So what does this have to do with being really me? Learning to love myself, was integrally tied to allowing myself to be loved by others, and allowing myself to be loved by others was impossible without being willing to risk vulnerability. Every time I assumed someone would respond poorly, I was reinforcing in myself the lie that part of me was broken. It was like I believed there was a part of me that was untouchable by God’s grace.
Who Am I if I’m not Me?
This is the question I feel like the Spirit presses into me anytime I am struggling with vulnerability. “Who am I if I am not me?” God created me. He saw fit for there to be a “me”. If I am being anyone but me, then I am really trying to fit a mold God never intended for me to fit inside. I am assuming I know what those around me need more than He does. I am not Tracy, or Jen. I am Megan.

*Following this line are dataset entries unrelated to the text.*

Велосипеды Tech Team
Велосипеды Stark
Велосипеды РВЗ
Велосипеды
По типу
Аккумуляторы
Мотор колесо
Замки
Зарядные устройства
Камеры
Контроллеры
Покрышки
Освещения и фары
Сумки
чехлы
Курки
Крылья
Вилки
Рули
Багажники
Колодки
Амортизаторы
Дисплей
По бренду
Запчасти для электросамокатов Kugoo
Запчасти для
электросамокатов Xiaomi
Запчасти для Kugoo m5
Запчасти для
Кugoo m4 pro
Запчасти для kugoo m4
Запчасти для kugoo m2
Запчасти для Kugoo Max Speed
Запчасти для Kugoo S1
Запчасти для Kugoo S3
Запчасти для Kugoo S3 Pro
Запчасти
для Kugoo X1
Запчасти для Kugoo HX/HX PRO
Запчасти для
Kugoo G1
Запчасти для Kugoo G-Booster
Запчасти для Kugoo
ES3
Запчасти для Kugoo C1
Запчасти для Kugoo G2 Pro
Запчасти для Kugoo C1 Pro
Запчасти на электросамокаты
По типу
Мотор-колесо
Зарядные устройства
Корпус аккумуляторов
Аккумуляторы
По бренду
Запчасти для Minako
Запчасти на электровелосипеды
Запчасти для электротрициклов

The more I am willing to accept who God created me to be, the more satisfied I am with who I am. There has been so much freedom for me in this.
I don’t want to downplay the fear I had as I learned to open up to my dearest friends, the pain I have felt when I have been misunderstood or rejected, or the fear I still feel having just moved to a new city knowing I have a lot of “getting to know you” days ahead of me. That fear is real. The pain of rejection is real. But so is the loneliness and pain of never really being known or loved for who you are.

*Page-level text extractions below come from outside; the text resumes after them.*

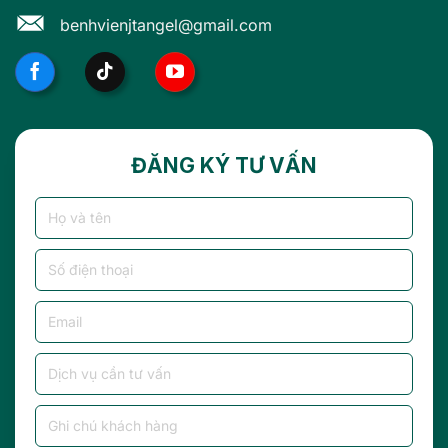
benhvienjtangel@gmail.com
ĐĂNG KÝ TƯ VẤN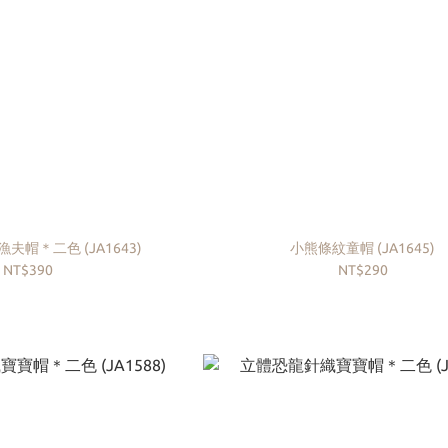
繽紛車車小熊漁夫帽＊二色 (JA1643)
小熊條紋童帽 (JA1645)
NT$390
NT$290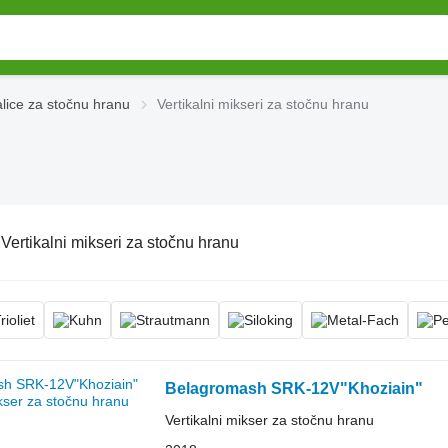
lice za stočnu hranu
Vertikalni mikseri za stočnu hranu
:
Vertikalni mikseri za stočnu hranu
Belagromash SRK-12V"Khoziain"
Vertikalni mikser za stočnu hranu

If this is something you are still struggling with, I pray that the Spirit will reveal itself to you in those around you, and that the Spirit in you will find the Spirit in them, and realize there is safety in that moment to try out being really you. If you are on the other side, and you are feeling somewhat comfortable in your skin, or maybe just a little brave, I pray that you will be the one to create safe space, dismantle the fear, and model vulnerability for your friends.